Auf das Etikett "betriebsnah" ist man bei der Arbeitsgemeinschaft Unabhängiger Betriebsangehöriger (AUB) sehr stolz, es ziert sogar das Logo der Gewerkschaft. Die Probleme vor Ort kennen und nach individuellen Lösungen für jeden Betrieb suchen, so lautet das Credo der AUB, die von der "zentralgesteuerten Arbeitnehmerpolitik" des DGB und dessen "fremdgesteuerten Funktionären" nichts wissen will.
Seit geraumer Zeit macht noch eine andere Bedeutung des Wortes "betriebsnah" im AUB-Logo die Runde: Die "Arbeitnehmervertretung" lässt sich offenbar von Unternehmen gezielt als Gegengewicht zu DGB-Gewerkschaften in einzelnen Firmen aufbauen. Schon im Frühjahr 2007 machte der Siemens-Skandal die Runde. Nun bringt die Aldi-Affäre die AUB-Zentrale in Nürnberg in Bedrängnis.
Seit 1899 in Frankreich Streikbrecher der Eisenfabriken von Creusot die geborstenen Fenster der Fabrik mit gelben Streifen verklebten und bald auch andere unternehmerfreundliche Organisationen bei ihren Aktionen gelbe Plakate benutzten (statt rote wie die Sozialisten), gab es immer wieder Versuche, "gelbe Gewerkschaften" zu etablieren. Dass die AUB ungern in diesen Topf geworfen werden will, erscheint nach den jüngsten Enthüllungen nur noch grotesk. Der Vorwurf, die "Unabhängigen" seien eine "gelbe Gewerkschaft" wäre "lediglich ein Propagandamittel der Gewerkschaften, die um ihre Monopolstellung fürchten", konnte man noch zu Wochenbeginn auf der Website der AUB lesen - lange nachdem die Aldi-Affäre bereits ins Rollen gekommen war. Die Kritik sei im Übrigen "unzutreffend, weil die AUB finanziell nicht vom Arbeitgeber abhängig ist".

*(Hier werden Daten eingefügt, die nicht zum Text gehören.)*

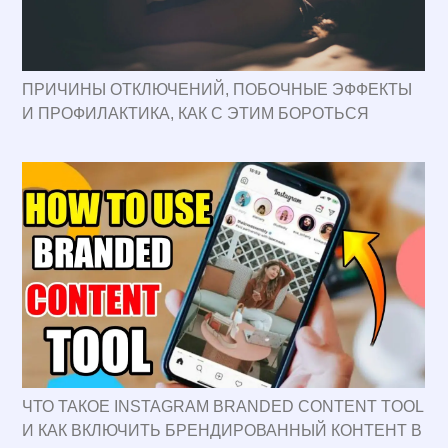
ПРИЧИНЫ ОТКЛЮЧЕНИЙ, ПОБОЧНЫЕ ЭФФЕКТЫ
И ПРОФИЛАКТИКА, КАК С ЭТИМ БОРОТЬСЯ
ЧТО ТАКОЕ INSTAGRAM BRANDED CONTENT TOOL
И КАК ВКЛЮЧИТЬ БРЕНДИРОВАННЫЙ КОНТЕНТ В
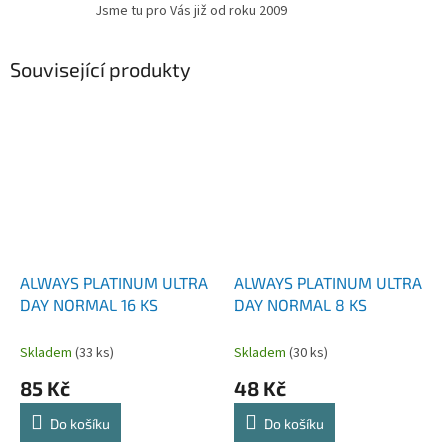
Jsme tu pro Vás již od roku 2009
Související produkty
ALWAYS PLATINUM ULTRA
ALWAYS PLATINUM ULTRA
DAY NORMAL 16 KS
DAY NORMAL 8 KS
Skladem
(33 ks)
Skladem
(30 ks)
85 Kč
48 Kč
Do košíku
Do košíku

Das kann man auch anders sehen. Mitte der achtziger Jahre hob der Siemens-Betriebsrat Wilhelm Schelsky - ein Sohn des prominenten Soziologen Helmut Schelsky - die AUB aus der Taufe. Nach offiziellen Angaben ging die Gründung "auf eine Initiative von übertariflich bezahlten Angestellten" des Konzerns zurück. 1986 wurde mit der AUB ein Berufsverband anerkannt, der sich nach eigenen Worten "bewusst als Anti-Gewerkschaft bezeichnet und dem Arbeitskampf der Gewerkschaften den Betriebsfrieden entgegenstellt".

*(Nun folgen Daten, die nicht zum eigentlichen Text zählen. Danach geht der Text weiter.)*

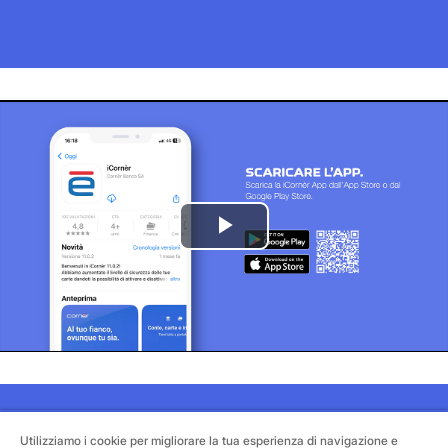
Play
Video
Utilizziamo i cookie per migliorare la tua esperienza di navigazione e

Ob das Unternehmen nur eine sich bietende Chance ergriffen hat oder selbst den Plan entwarf, mit einer Organisation der IG Metall den Kampf anzusagen, sei dahingestellt. Einem Memorandum von 1995 zufolge machte Siemens jedenfalls klare Vorgaben: Ziel sei, bei künftigen Betriebsratswahlen zahlreiche AUB-Kandidaten durchzubringen, bis zur Aufsichtsratswahl 1997/98 sollten bereits 40 Prozent der Delegierten von den "Unabhängigen" gestellt werden.
Dafür floss viel Geld - insgesamt wohl rund 50 Millionen Euro. Damit nicht sofort aufflog, dass es sich quasi um eine konzerneigene Gewerkschaft handelt, subventionierte Siemens die AUB über Honorare an Schelsky, der eine Unternehmensberatung gegründet hatte. Heute sitzt der Mann, der gern gegen den "Klassenkampf" des DGB wettert, in Untersuchungshaft, seinen Posten bei der AUB musste er aufgeben. Bei den Ermittlungen der Staatsanwaltschaft wegen der Siemens-Affäre waren auch die geheimen Zahlungen von Aldi bekannt geworden - Geld, das sich gelohnt hat. Den Discounter, dessen Südkonzern sich der Betriebsratsfreiheit rühmt, nannte AUB-Chef Schelsky einen "tollen" Arbeitgeber.
Frank Bsirske, den Chef von Verdi, gegen die sich in diesem Fall das AUB-Sponsoring richtete, beschlichen inzwischen "Zweifel an der moralischen Integrität der dort Handelnden". Der Gewerkschafter wird sich wohl auch an die Gründung der Gewerkschaft der Neuen Brief- und Zustelldienste (GNBZ) erinnert haben, einem anderen Exempel für "Arbeitnehmervertretung" im Auftrag eines Unternehmens.
Die GNBZ war im Oktober 2007 "wegen der sich verschärfenden Diskussion um die Mindestlöhne sowie insbesondere aber auch wegen der Tarifvereinbarung zwischen der von der Post dominierten" Arbeitgebervertretung und Verdi entstanden. Bereits in ihrer ersten Wortmeldung kritisierte die GNBZ diesen Mindestlohnvertrag als "Tarifdiktat" und "Zwangslohn" - was den Verdacht nährte, hier spreche keine Gewerkschaft, sondern ein privater Postdienstleister im Beschäftigtenkostüm.
Inzwischen ist bestätigt: Bis Dezember hat der Post-Konkurrent PIN die Verdi-Konkurrenz GNBZ mit insgesamt rund 134.000 Euro finanziert - auch in diesem Fall auf einem Umweg über eine Beratungskanzlei. Eine Demonstration von PIN-Mitarbeitern, die vorgeblich aus Angst vor dem Verlust ihrer Jobs gegen den Post-Mindestlohn auf die Straße gegangen waren, erschien daraufhin in einem ganz anderen Licht.
Inzwischen muss sich allerdings auch Verdi Kritik gefallen lassen. Angeblich soll die Gewerkschaft an der Gründung des Arbeitgeberverbandes AGV Postdienste beteiligt gewesen sein. Entsprechende Vorwürfe haben jetzt die Post-Konkurrenten erhoben. "Die Arbeitgeberverbandsstrukturen Postdienste werden unterstützt", heißt es in einem als Beleg zitierten Verdi-Papier, "Ziel ist ein bundesweiter Branchen-, Mindestlohntarifvertrag."
Von einer finanziellen Starthilfe ist freilich nichts bekannt. Und auch das "Ziel" verfehlte Verdi bisher - im Gegensatz zur GNBZ: Post-Konkurrenten schlossen mit jener Frankenstein-Gewerkschaft, der sie selbst mit Geld erst Leben einhauchten, einen Tarifvertrag ab, der deutlich niedrigere als die in der Branche für allgemeinverbindlich erklärten Löhne vorsieht. Ein Gericht kippte daraufhin jenen Mindestlohn, den zuvor Verdi und der AGV Postdienste ausgehandelt hatten.